Viewing Delete History

Use the SHOW DELETE statement to view records of completed delete operations.

Syntax

SHOW DELETE [FROM db_name];

Example

mysql> SHOW DELETE FROM test_db;
+-----------+---------------+---------------------+-----------------+----------+
| TableName | PartitionName | CreateTime | DeleteCondition | State |
+-----------+---------------+---------------------+-----------------+----------+
| empty_tbl | p3 | 2020-04-15 23:09:35 | k1 EQ "1" | FINISHED |
| test_tbl | p4 | 2020-04-15 23:09:53 | k1 GT "80" | FINISHED |
+-----------+---------------+---------------------+-----------------+----------+
2 rows in set (0.00 sec)

Performance Recommendations

The performance characteristics of DELETE on different table models are as follows:

Table modelExecution speedImpact on queriesRecommended scenarios
Detail table (Duplicate Key)FastA large number of deletes in a short time affects query performanceControl delete frequency
Aggregate table (Aggregate Key)FastA large number of deletes in a short time affects query performanceControl delete frequency
Primary-key table (Unique Key)Slow for large-range deletes (converted to INSERT INTO)A large number of deletes in a short time has limited impact on query performanceSuitable for frequent delete scenarios

FAQ

Q1: When I run DELETE, an error reports that a partition must be specified. What should I do?
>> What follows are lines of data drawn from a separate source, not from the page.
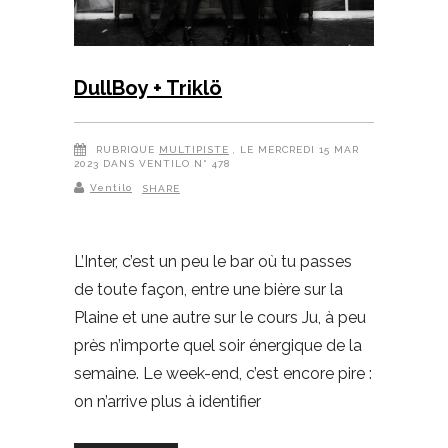
DullBoy + Triklö
RUBRIQUE
MULTIPISTE
, LE MERCREDI 15 MAR
2023 DANS VENTILO N° 478
Ventilo
SHARE
L’Inter, c’est un peu le bar où tu passes
de toute façon, entre une bière sur la
Plaine et une autre sur le cours Ju, à peu
près n’importe quel soir énergique de la
semaine. Le week-end, c’est encore pire :
on n’arrive plus à identifier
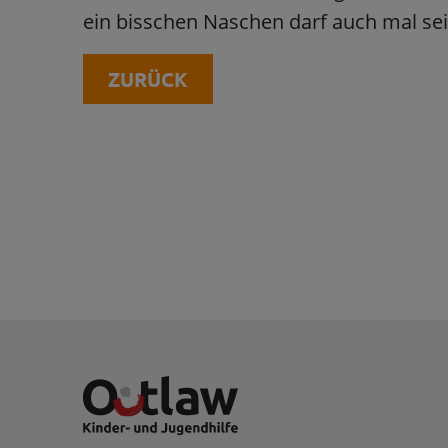
ein bisschen Naschen darf auch mal sei
ZURÜCK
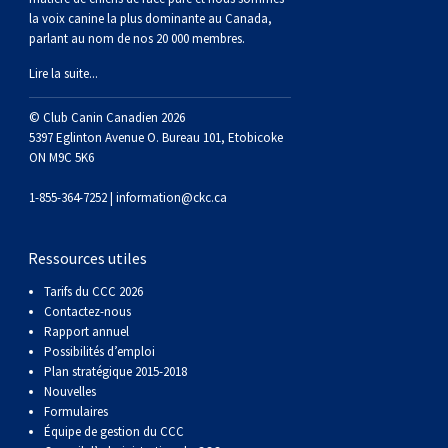
la voix canine la plus dominante au Canada,
parlant au nom de nos 20 000 membres.
Lire la suite...
© Club Canin Canadien 2026
5397 Eglinton Avenue O. Bureau 101, Etobicoke
ON M9C 5K6
1-855-364-7252 |
information@ckc.ca
Ressources utiles
Tarifs du CCC 2026
Contactez-nous
Rapport annuel
Possibilités d’emploi
Plan stratégique 2015-2018
Nouvelles
Formulaires
Équipe de gestion du CCC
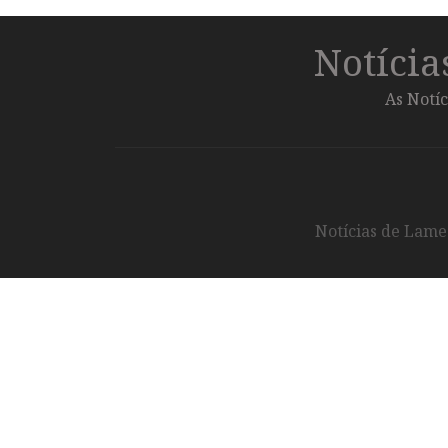
Notíci
As Notíc
Notícias de Lameg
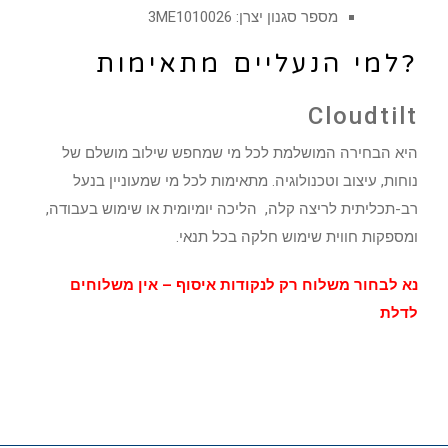
מספר סגנון יצרן: 3ME1010026
?למי הנעליים מתאימות
Cloudtilt
היא הבחירה המושלמת לכל מי שמחפש שילוב מושלם של
נוחות, עיצוב וטכנולוגיה. מתאימות לכל מי שמעוניין בנעל
רב-תכליתית לריצה קלה, הליכה יומיומית או שימוש בעבודה,
ומספקות חווית שימוש חלקה בכל תנאי.
נא לבחור משלוח רק לנקודות איסוף – אין משלוחים
לדלת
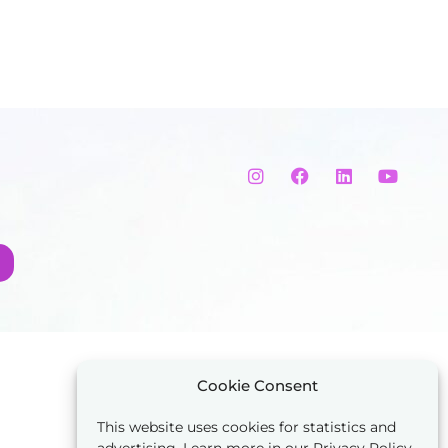
Cookie Consent
This website uses cookies for statistics and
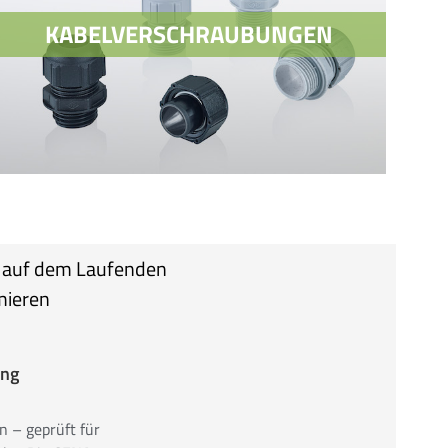
KABELVERSCHRAUBUNGEN
KABELVERSCHRAUBUNGEN
r auf dem Laufenden
STANDARD KABELVERSCHRAUBUNGEN-
mieren
METRISCH
PG – KABELVERSCHRAUBUNGEN
SONDER-KABELVERSCHRAUBUNGEN
ung
ZUBEHÖR
 – geprüft für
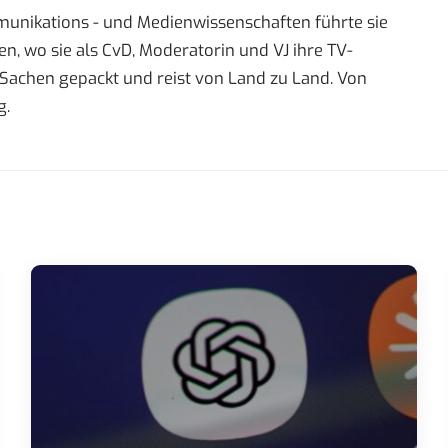
mmunikations - und Medienwissenschaften führte sie
 wo sie als CvD, Moderatorin und VJ ihre TV-
re Sachen gepackt und reist von Land zu Land. Von
g.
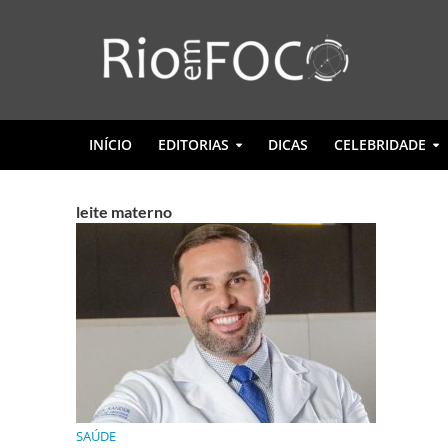
INÍCIO
EDITORIAS
DICAS
CELEBRIDADE
leite materno
SAÚDE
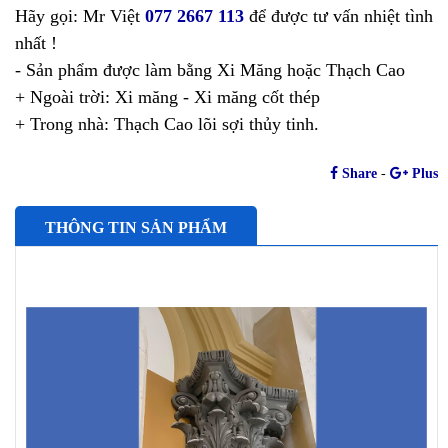
Hãy gọi: Mr Việt
077 2667 113
để được tư vấn nhiệt tình
nhất !
- Sản phẩm được làm bằng Xi Măng hoặc Thạch Cao
+ Ngoài trời: Xi măng - Xi măng cốt thép
+ Trong nhà: Thạch Cao lõi sợi thủy tinh.
Share
-
Plus
THÔNG TIN SẢN PHẨM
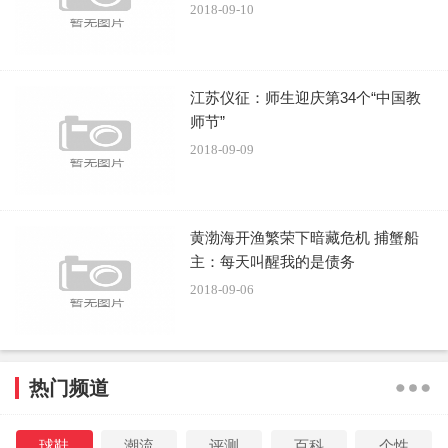
2018-09-10
江苏仪征：师生迎庆第34个“中国教
师节”
2018-09-09
黄渤海开渔繁荣下暗藏危机 捕蟹船
主：每天叫醒我的是债务
2018-09-06
热门频道
球鞋
潮流
评测
百科
个性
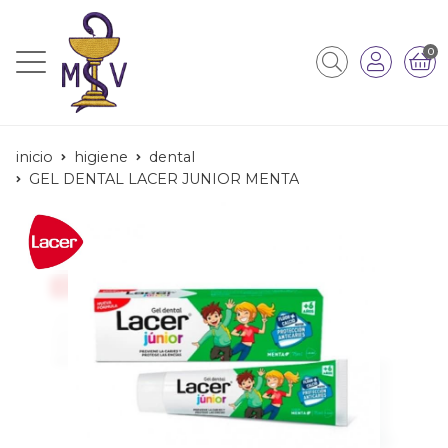
0
inicio
higiene
dental
GEL DENTAL LACER JUNIOR MENTA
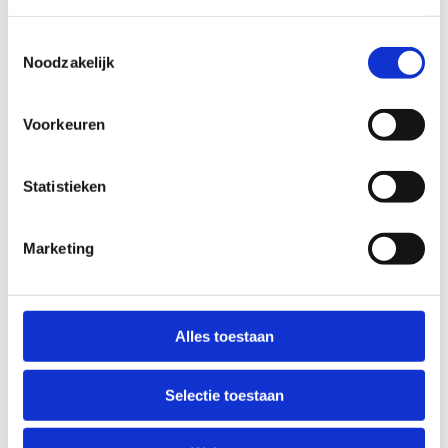
Toestemmingsselectie
Noodzakelijk
Voorkeuren
Merk je als trainer, sportbegeleider of
aanspreekpunt integriteit (API) dat een tiener
Statistieken
zich niet goed voelt in de groep of strubbelingen
veroorzaakt? Soms is het een goed idee om niet
Marketing
alleen met de tiener, maar ook met diens ouders
in gesprek te gaan.
Hoe je het gesprek met de ouders organiseert en
Alles toestaan
begint, is van groot belang. Wij ontwikkelden
methodes die je helpen om van het gesprek een
succes te maken.
Selectie toestaan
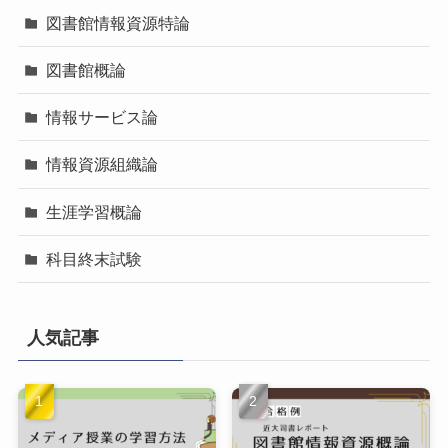
図書館情報資源特論
図書館概論
情報サービス論
情報資源組織論
生涯学習概論
科目終末試験
人気記事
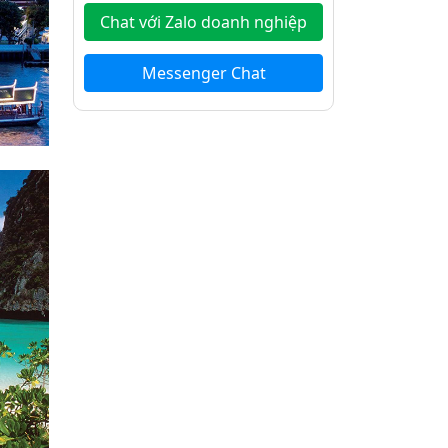
Chat với Zalo doanh nghiệp
Messenger Chat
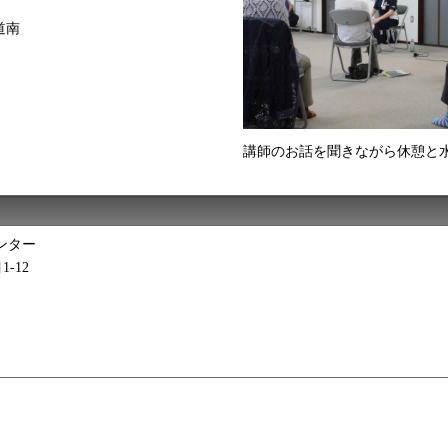
道南
講師のお話を聞きながら休憩と
ンター
1-12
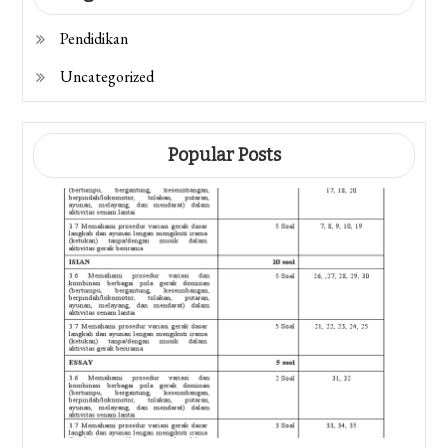
Pendidikan
Uncategorized
Popular Posts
For non-Unique partitioned tables, when the conditions do not include the partition column or use not in, Doris cannot infer the partition. You can:

  • Explicitly specify PARTITION in the DELETE statement.
  • Or set the session variable SET delete_without_partition = true so that the delete applies to all partitions.

Q2: Can I delete on non-Key columns of an aggregate table?
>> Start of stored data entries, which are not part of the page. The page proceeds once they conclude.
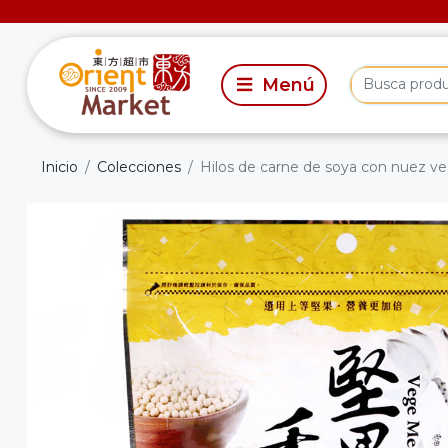
Inicio
Colecciones
Hilos de carne de soya con nuez ve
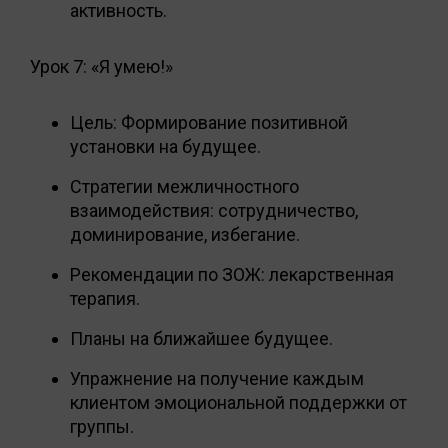
активность.
Урок 7: «Я умею!»
Цель: Формирование позитивной
установки на будущее.
Стратегии межличностного
взаимодействия: сотрудничество,
доминирование, избегание.
Рекомендации по ЗОЖ: лекарственная
терапия.
Планы на ближайшее будущее.
Упражнение на получение каждым
клиентом эмоциональной поддержки от
группы.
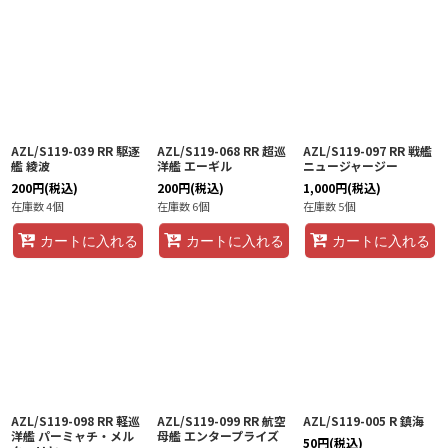
AZL/S119-039 RR 駆逐
AZL/S119-068 RR 超巡
AZL/S119-097 RR 戦艦
艦 綾波
洋艦 エーギル
ニュージャージー
200
円
(税込)
200
円
(税込)
1,000
円
(税込)
在庫数 4個
在庫数 6個
在庫数 5個
カートに入れる
カートに入れる
カートに入れる
AZL/S119-098 RR 軽巡
AZL/S119-099 RR 航空
AZL/S119-005 R 鎮海
洋艦 パーミャチ・メル
母艦 エンタープライズ
50
円
(税込)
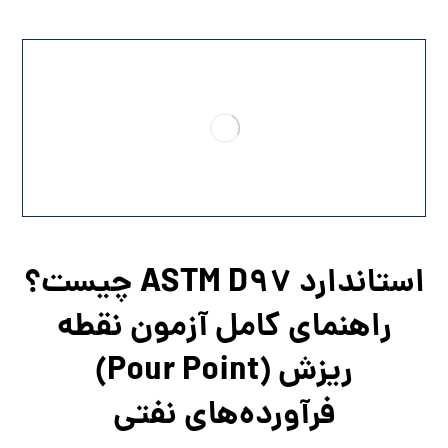
استاندارد ASTM D97 چیست؟
راهنمای کامل آزمون نقطه
ریزش (Pour Point)
فرآورده‌های نفتی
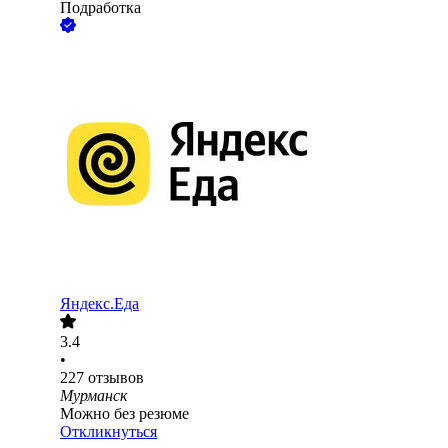
Подработка
Яндекс.Еда
3.4
•
227
отзывов
Мурманск
Можно без резюме
Откликнуться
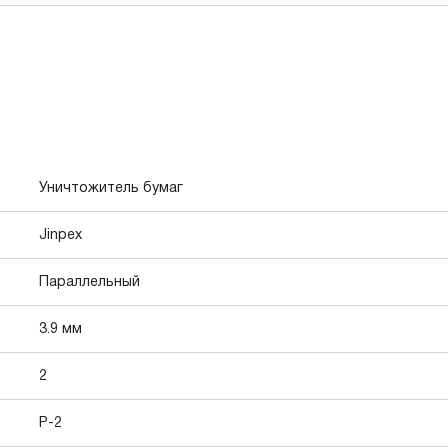
Уничтожитель бумаг
Jinpex
Параллельный
3.9 мм
2
P-2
No. Aggregate tables only allow delete conditions on Key columns.

Q3: Which table models does the USING clause support?

Only Unique Key model tables are supported as the delete target.

Q4: What if there are too many elements in an IN predicate and an error is reported?

Adjust the max_allowed_in_element_num_of_delete configuration to raise the maximum allowed number of elements (default 1024).

Q5: What if a delete times out?

Use SET insert_timeout = xxx (in seconds) to increase the timeout.